Stockwatch – Calgary-based oil and gas company Suncor Energy Inc. (TSE:SU, Mkt cap 62.12B, P/E 16.43, Div/yield 0.28/2.64, EPS 2.58, Shares 1.47B) announced its financial results for the second quarter of 2014 at the end of July. The results indicate a sharp drop in net income – $211 million, down from $680 million in 2013’s second quarter.
However, the company marks a strong quarter when it comes to operating earnings – for 2014’s second quarter they stand at $1.135 billion (or $0.77 per common share), compared to $934 million ($0.62 per share) in the same period in 2013. Suncor’s cash flow from operations also saw an increase, reaching $2.406 billion ($1.64 per share), up from $2.250 billion ($1.49 per share) in last year’s comparable quarter.
The company explained in its announcement that the plunge in net earnings was due to after-tax impairment charges.
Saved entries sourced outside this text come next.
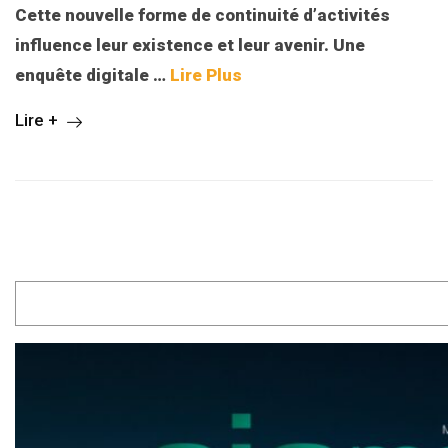
Cette nouvelle forme de continuité d’activités
influence leur existence et leur avenir. Une
enquête digitale
…
Lire Plus
Lire +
Those charges amounted to $718 million against the company’s interest in the Joslyn mining project, $297 million against its Libyan assets, and $223 million in Oil Sands assets that no longer fit into Suncor’s future strategy.
On a positive note, Suncor’s portfolio, which now comprises almost 100% crude-oil weighted production, had a favourable influence on the company’s quarterly results. Suncor’s total upstream production saw a tangible increase, reaching 518,400 barrels of oil equivalent per day in 2014’s second quarter, from 500,100 barrels of oil equivalent per day in the same period of 2013.
As for the company’s future strategy, Suncor states it will continue to strive towards ensuring sustainable and reliable operations. The strategy involves continual investment in profitable growth, as well as ensuring that shareholders get good value through dividends and share repurchases.